The press was still tossing questions at him, and now at her as well. They began to crowd in, nudging Asher closer to Ty. Without a word he took her arm and drew her through the door at his side. That it happened to be a womens’ rest room didn’t faze him as he turned the lock. He faced her, leaning lazily back against the door while Asher stood straight and tense.
As he had thirty minutes before, Ty took his time studying her. His eyes weren’t calm, they rarely were, but the emotion in them was impossible to decipher. Even in his relaxed stance there was a sense of force, a storm brewing. Asher met his gaze levelly, as he expected. And she moved him. Her power of serenity always moved him. He could have strangled her for it.
“You haven’t changed, Asher.”
“You’re wrong.” Why could she no longer breathe easily or control the furious pace of her heart?
“Am I?” His brows disappeared under his tousled hair for a moment. “We’ll see.”
He was a very physical man. When he spoke, he gestured. When he held a conversation, he touched. Asher could remember the brush of his hand—on her arm, her hair, her shoulder. It had been his casualness that had drawn her to him. And had driven her away. Now, as they stood close, she was surprised that Ty did not touch her in any way. He simply watched and studied her.

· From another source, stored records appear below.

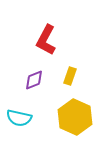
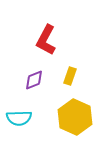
cyan semicircle: rotated 15 degrees counterclockwise
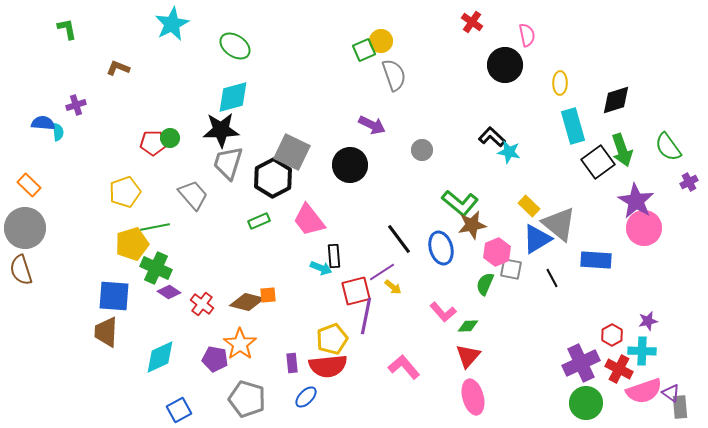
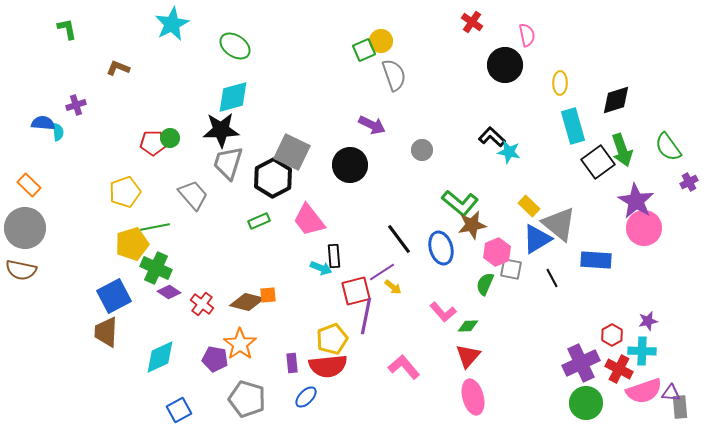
brown semicircle at (21, 270): rotated 60 degrees counterclockwise
blue square at (114, 296): rotated 32 degrees counterclockwise
purple triangle at (671, 393): rotated 30 degrees counterclockwise
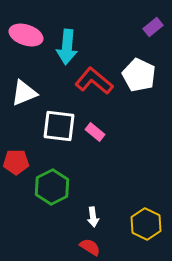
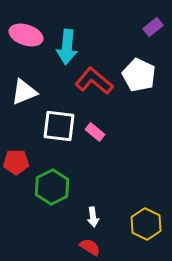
white triangle: moved 1 px up
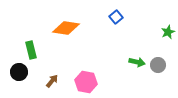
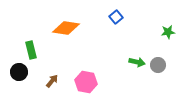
green star: rotated 16 degrees clockwise
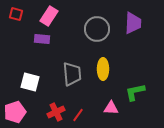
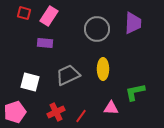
red square: moved 8 px right, 1 px up
purple rectangle: moved 3 px right, 4 px down
gray trapezoid: moved 4 px left, 1 px down; rotated 110 degrees counterclockwise
red line: moved 3 px right, 1 px down
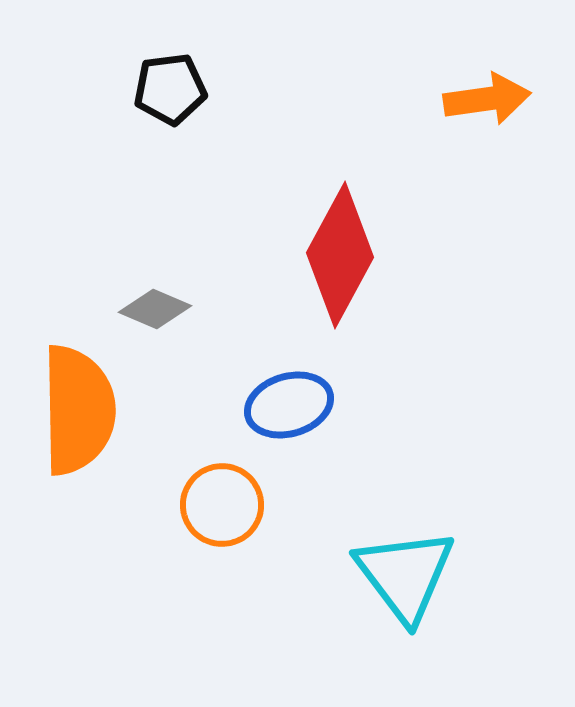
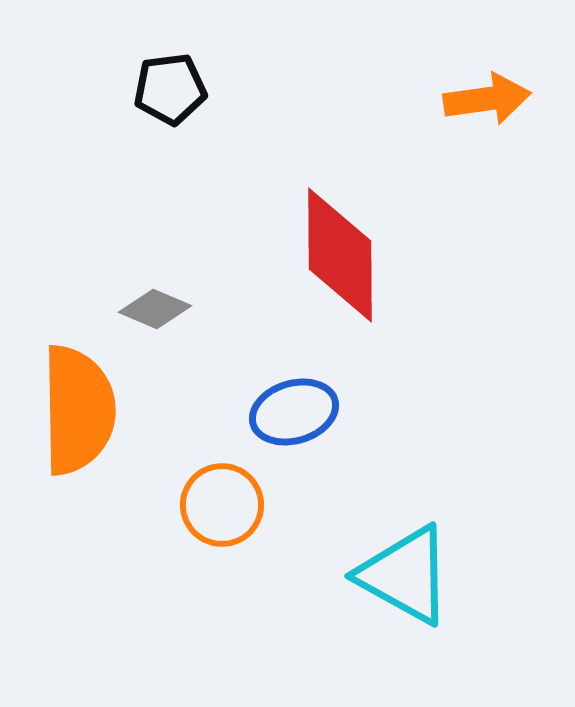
red diamond: rotated 29 degrees counterclockwise
blue ellipse: moved 5 px right, 7 px down
cyan triangle: rotated 24 degrees counterclockwise
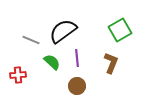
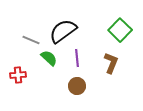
green square: rotated 15 degrees counterclockwise
green semicircle: moved 3 px left, 4 px up
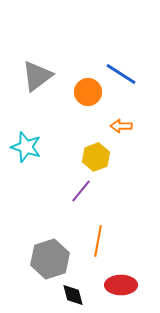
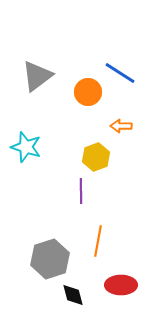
blue line: moved 1 px left, 1 px up
purple line: rotated 40 degrees counterclockwise
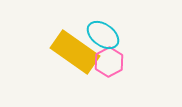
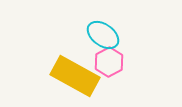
yellow rectangle: moved 24 px down; rotated 6 degrees counterclockwise
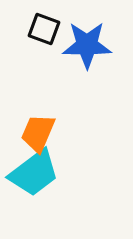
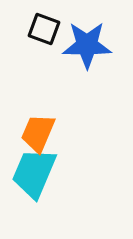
cyan trapezoid: rotated 150 degrees clockwise
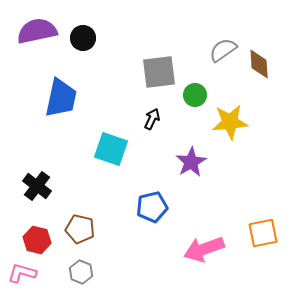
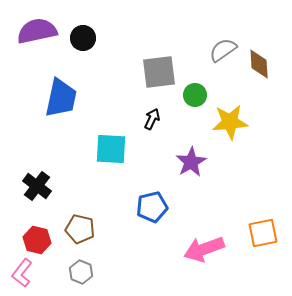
cyan square: rotated 16 degrees counterclockwise
pink L-shape: rotated 68 degrees counterclockwise
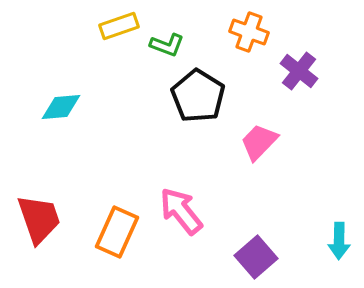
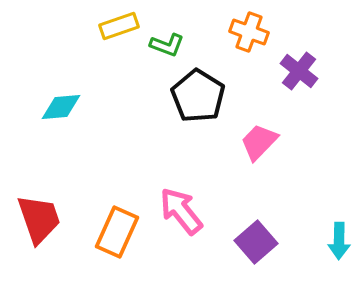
purple square: moved 15 px up
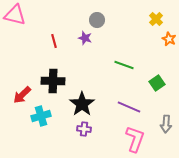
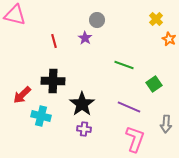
purple star: rotated 16 degrees clockwise
green square: moved 3 px left, 1 px down
cyan cross: rotated 30 degrees clockwise
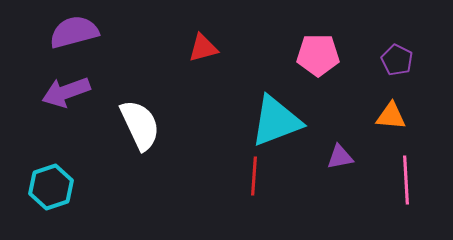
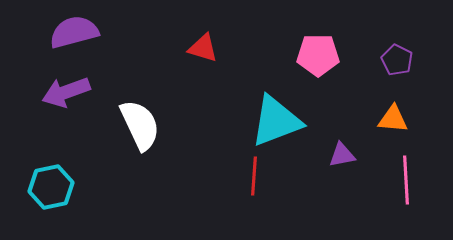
red triangle: rotated 32 degrees clockwise
orange triangle: moved 2 px right, 3 px down
purple triangle: moved 2 px right, 2 px up
cyan hexagon: rotated 6 degrees clockwise
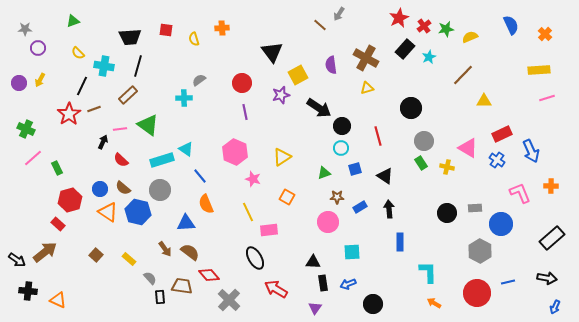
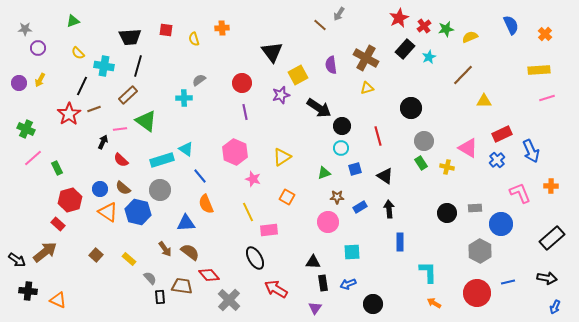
green triangle at (148, 125): moved 2 px left, 4 px up
blue cross at (497, 160): rotated 14 degrees clockwise
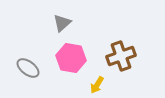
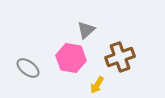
gray triangle: moved 24 px right, 7 px down
brown cross: moved 1 px left, 1 px down
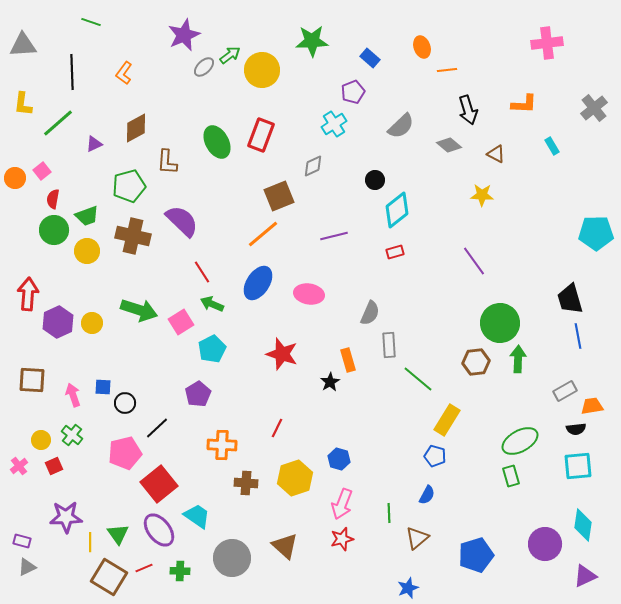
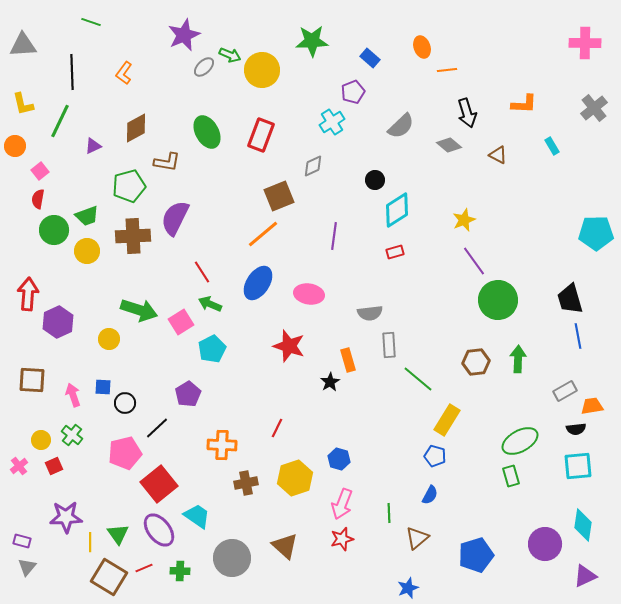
pink cross at (547, 43): moved 38 px right; rotated 8 degrees clockwise
green arrow at (230, 55): rotated 60 degrees clockwise
yellow L-shape at (23, 104): rotated 20 degrees counterclockwise
black arrow at (468, 110): moved 1 px left, 3 px down
green line at (58, 123): moved 2 px right, 2 px up; rotated 24 degrees counterclockwise
cyan cross at (334, 124): moved 2 px left, 2 px up
green ellipse at (217, 142): moved 10 px left, 10 px up
purple triangle at (94, 144): moved 1 px left, 2 px down
brown triangle at (496, 154): moved 2 px right, 1 px down
brown L-shape at (167, 162): rotated 84 degrees counterclockwise
pink square at (42, 171): moved 2 px left
orange circle at (15, 178): moved 32 px up
yellow star at (482, 195): moved 18 px left, 25 px down; rotated 25 degrees counterclockwise
red semicircle at (53, 199): moved 15 px left
cyan diamond at (397, 210): rotated 6 degrees clockwise
purple semicircle at (182, 221): moved 7 px left, 3 px up; rotated 108 degrees counterclockwise
brown cross at (133, 236): rotated 16 degrees counterclockwise
purple line at (334, 236): rotated 68 degrees counterclockwise
green arrow at (212, 304): moved 2 px left
gray semicircle at (370, 313): rotated 60 degrees clockwise
yellow circle at (92, 323): moved 17 px right, 16 px down
green circle at (500, 323): moved 2 px left, 23 px up
red star at (282, 354): moved 7 px right, 8 px up
purple pentagon at (198, 394): moved 10 px left
brown cross at (246, 483): rotated 15 degrees counterclockwise
blue semicircle at (427, 495): moved 3 px right
gray triangle at (27, 567): rotated 24 degrees counterclockwise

“I noticed a change,” she countered. “You didn’t argue with the referees or shout at the line judge. Not once.” Her lips curved slightly. “Not even after a bad call.”
He gave her a lightly quizzical smile. “I turned over that leaf some time ago.”
“Really?” She was uncomfortable now, but merely moved her shoulders. “I haven’t been keeping up.”
“Total amputation, Asher?” he asked softly.
“Yes.” She would have turned away, but there was nowhere to go. Over the line of sinks to her left the mirrors tossed back her reflection . . . and his. Deliberately she shifted so that her back was to them. “Yes,” she repeated, “it’s the cleanest way.”